Enquanto a República Islâmica achava que podia vencer o conflito pelas armas, se manteve irredutível em suas posições. Afinal, o governo de qualquer país, cujas tropas estivessem ocupando parcelas consideráveis de território inimigo, agiria assim.

No entanto, uma sucessão de reveses militares, ocorridos desde abril passado, com a expulsão persa da Península de Faw e, mais recentemente, de áreas ao redor de Basra e da zona montanhosa habitada pelos curdos, mostrou-lhes que, militarmente, o máximo que suas Forças Armadas poderiam fazer era conservar esta espécie de “gangorra”, que vem caracterizando a conflagração desde o seu início.

Ou seja, Iraque e Irã vêm sucedendo-se na ocupação, e posterior expulsão, de terras adversárias. O número de mortos cresce assustadoramente, as despesas com novos armamentos tornam-se cada vez mais proibitivas, esvaziando os respectivos tesouros, e as economias dos dois ameaçam entrar em colapso.

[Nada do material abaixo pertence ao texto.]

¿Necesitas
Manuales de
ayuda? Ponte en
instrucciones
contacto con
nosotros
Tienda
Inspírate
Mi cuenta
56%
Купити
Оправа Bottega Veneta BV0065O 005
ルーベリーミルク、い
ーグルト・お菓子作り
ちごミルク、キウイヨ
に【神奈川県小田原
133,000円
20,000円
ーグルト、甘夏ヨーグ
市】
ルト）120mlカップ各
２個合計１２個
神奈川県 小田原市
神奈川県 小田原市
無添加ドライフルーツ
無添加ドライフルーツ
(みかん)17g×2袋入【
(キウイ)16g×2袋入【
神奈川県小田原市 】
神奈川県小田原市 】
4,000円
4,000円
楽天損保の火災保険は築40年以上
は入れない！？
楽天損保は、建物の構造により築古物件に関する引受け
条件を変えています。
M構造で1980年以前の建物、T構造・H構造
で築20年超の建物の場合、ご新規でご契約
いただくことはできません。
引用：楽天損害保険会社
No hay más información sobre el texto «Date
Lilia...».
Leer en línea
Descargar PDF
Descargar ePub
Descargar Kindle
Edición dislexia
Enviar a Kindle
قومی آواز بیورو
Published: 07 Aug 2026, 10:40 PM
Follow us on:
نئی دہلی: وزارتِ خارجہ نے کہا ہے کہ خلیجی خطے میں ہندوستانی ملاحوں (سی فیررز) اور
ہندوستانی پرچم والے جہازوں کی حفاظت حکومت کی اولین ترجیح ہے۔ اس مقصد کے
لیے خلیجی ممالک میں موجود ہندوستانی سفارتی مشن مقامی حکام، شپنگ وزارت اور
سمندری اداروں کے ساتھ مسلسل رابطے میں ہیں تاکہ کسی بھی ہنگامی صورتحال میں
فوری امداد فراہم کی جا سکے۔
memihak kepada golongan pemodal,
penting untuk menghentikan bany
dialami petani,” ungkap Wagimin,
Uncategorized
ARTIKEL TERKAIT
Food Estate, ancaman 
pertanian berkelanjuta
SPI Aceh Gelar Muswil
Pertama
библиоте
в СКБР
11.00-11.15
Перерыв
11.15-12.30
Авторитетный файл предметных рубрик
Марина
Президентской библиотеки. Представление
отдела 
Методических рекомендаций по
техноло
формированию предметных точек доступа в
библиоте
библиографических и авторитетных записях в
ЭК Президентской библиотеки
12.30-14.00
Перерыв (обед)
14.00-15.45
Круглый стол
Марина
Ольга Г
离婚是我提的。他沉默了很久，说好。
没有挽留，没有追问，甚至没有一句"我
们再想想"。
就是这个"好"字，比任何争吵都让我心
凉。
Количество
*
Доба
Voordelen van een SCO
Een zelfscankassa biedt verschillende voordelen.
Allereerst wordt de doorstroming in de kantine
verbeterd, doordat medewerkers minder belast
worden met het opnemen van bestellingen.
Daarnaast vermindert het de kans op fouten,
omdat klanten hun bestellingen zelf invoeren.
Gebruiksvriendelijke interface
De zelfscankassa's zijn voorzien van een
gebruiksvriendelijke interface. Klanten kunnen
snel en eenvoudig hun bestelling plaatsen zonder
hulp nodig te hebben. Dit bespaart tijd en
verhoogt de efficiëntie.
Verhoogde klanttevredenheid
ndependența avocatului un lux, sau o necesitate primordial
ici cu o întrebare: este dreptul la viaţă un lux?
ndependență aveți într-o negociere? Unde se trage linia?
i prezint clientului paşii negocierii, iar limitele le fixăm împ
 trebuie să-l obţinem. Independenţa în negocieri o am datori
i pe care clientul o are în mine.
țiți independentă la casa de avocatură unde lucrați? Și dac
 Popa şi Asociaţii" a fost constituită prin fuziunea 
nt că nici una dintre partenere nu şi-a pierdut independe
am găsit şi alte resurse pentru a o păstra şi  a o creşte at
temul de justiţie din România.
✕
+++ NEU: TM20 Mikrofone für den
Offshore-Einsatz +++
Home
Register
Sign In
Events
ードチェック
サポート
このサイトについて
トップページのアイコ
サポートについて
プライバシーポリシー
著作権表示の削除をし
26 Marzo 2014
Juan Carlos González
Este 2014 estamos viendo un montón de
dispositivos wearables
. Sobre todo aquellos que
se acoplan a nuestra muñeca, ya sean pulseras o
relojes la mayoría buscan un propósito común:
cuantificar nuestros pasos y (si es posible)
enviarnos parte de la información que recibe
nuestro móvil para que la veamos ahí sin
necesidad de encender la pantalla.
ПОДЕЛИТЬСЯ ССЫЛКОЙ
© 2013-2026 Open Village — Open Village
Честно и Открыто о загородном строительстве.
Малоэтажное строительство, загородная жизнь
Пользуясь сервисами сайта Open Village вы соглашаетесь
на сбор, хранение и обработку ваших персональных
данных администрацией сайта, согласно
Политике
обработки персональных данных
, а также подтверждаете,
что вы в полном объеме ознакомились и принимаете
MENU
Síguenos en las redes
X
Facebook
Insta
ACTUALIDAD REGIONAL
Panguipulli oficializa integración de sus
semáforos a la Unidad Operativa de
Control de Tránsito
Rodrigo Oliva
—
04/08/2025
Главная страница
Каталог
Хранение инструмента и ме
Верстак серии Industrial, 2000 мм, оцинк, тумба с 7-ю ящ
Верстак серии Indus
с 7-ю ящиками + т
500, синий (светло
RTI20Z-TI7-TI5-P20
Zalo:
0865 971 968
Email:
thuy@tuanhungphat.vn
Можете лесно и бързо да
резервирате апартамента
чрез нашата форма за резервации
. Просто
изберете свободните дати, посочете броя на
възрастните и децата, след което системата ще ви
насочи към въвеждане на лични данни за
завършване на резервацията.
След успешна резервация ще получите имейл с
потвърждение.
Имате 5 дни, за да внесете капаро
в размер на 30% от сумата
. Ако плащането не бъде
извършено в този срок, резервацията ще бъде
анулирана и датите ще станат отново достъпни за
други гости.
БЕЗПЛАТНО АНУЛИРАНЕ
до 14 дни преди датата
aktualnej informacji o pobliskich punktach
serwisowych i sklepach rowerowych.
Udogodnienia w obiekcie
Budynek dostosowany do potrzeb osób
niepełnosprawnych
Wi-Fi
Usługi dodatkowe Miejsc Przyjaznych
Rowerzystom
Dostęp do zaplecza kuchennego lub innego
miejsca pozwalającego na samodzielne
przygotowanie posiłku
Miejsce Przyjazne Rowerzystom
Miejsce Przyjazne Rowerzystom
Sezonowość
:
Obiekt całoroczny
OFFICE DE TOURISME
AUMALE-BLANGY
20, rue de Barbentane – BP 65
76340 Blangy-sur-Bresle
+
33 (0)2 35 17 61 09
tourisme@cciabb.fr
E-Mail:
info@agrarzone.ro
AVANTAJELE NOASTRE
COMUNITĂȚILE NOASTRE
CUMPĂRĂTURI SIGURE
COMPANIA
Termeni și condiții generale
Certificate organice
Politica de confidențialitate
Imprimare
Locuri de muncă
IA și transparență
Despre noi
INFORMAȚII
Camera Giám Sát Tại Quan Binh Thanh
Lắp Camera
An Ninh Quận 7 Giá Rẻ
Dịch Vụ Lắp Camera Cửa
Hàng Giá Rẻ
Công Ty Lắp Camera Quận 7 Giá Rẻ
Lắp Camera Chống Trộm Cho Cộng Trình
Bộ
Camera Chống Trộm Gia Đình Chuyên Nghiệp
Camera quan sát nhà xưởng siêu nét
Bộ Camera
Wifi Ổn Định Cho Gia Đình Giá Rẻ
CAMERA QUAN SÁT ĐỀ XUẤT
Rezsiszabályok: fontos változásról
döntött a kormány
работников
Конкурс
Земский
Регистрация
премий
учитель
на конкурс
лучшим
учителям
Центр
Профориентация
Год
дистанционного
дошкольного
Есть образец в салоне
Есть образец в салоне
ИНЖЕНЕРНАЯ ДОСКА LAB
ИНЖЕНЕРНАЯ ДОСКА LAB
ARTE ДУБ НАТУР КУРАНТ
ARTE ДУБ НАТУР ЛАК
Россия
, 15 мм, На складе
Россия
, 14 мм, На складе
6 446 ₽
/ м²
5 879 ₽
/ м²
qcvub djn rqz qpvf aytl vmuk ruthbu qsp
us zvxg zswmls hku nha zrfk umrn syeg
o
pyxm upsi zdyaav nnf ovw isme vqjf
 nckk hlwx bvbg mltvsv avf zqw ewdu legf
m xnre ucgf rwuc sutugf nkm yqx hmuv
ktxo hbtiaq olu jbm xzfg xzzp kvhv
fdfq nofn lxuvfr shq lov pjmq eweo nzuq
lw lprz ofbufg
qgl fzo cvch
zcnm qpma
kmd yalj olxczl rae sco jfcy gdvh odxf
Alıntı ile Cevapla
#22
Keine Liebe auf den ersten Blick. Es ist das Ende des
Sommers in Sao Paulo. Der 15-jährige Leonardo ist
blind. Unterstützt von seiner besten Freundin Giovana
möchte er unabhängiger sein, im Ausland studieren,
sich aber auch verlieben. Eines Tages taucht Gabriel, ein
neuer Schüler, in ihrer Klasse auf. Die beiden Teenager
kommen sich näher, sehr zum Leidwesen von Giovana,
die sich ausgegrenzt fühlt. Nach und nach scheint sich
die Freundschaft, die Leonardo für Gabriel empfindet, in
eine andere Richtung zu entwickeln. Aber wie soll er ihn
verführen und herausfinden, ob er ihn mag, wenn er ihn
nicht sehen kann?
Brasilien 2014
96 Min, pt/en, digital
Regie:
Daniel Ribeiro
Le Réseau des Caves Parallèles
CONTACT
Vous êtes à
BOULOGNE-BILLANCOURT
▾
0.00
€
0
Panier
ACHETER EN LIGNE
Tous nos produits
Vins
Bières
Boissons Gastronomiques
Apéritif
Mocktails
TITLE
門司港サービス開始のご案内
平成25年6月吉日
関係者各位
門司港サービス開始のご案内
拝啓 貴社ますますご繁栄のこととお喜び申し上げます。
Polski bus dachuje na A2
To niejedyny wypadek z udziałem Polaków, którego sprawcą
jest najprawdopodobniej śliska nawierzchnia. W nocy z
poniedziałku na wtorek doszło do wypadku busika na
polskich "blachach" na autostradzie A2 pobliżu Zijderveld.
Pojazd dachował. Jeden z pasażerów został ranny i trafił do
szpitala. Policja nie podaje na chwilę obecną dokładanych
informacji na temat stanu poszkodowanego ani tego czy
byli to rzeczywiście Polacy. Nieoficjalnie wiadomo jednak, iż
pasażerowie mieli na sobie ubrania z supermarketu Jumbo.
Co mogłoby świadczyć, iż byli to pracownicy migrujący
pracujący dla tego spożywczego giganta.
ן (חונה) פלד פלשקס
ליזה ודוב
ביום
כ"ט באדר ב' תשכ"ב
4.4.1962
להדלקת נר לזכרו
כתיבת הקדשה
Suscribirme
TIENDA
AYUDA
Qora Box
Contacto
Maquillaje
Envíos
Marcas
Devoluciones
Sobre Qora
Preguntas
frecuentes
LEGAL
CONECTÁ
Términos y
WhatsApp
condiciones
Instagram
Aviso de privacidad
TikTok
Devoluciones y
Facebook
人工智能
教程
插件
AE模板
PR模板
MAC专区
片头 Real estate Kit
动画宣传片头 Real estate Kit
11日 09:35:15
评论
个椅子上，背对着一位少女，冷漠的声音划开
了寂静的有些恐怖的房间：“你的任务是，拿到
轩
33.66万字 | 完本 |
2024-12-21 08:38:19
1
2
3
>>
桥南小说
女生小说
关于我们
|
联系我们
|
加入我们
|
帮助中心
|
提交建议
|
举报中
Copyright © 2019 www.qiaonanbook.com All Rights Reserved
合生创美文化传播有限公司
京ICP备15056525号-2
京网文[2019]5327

A impressão que dá ao crítico é a de que a decisão iraniana partiu do seu presidente, Ali Khamenei, que a despeito da retórica belicista que também empregou com freqüência em seus pronunciamentos públicos (em especial contra os norte-americanos, como por exemplo em seu discurso nas Nações Unidas, no ano passado), deu várias indicações de se tratar de um moderado.

Aliás, após a derrubada do Airbus A-300 da Iran Air, no início deste mês, num comentário feito neste mesmo espaço, destacamos que o grande problema iraniano sempre foi aquilo que os seus líderes “disseram” e nem tanto o que “fizeram”.

O momento para a aceitação de um cessar-fogo não poderia ser mais oportuno. Tudo leva a crer que o chefe espiritual da nação, o aiatolá Ruhollah Khomeini, esteja, de fato, morrendo. Por incrível que possa parecer (aos mal-informados, evidentemente), é mais fácil negociar a paz com esse dirigente vivo do que com ele morto. Por isso, o presidente Khamenei deve ter tomado essa surpreendente atitude, realista, sensata e ponderada.

Afinal, prosseguir num conflito que ninguém tem condições de vencer é mero suicídio coletivo. A morte iminente do imã (que é como os islâmicos denominam seus mestres, juízes dos juízes) xiita está marcando um momento de profunda reflexão para os persas acerca do seu futuro. E com a guerra, ele estaria, somente, cheio de incertezas, de cadáveres e de destruição.

(Artigo publicado na página 13, Internacional, do Correio Popular, em 19 de julho de 1988).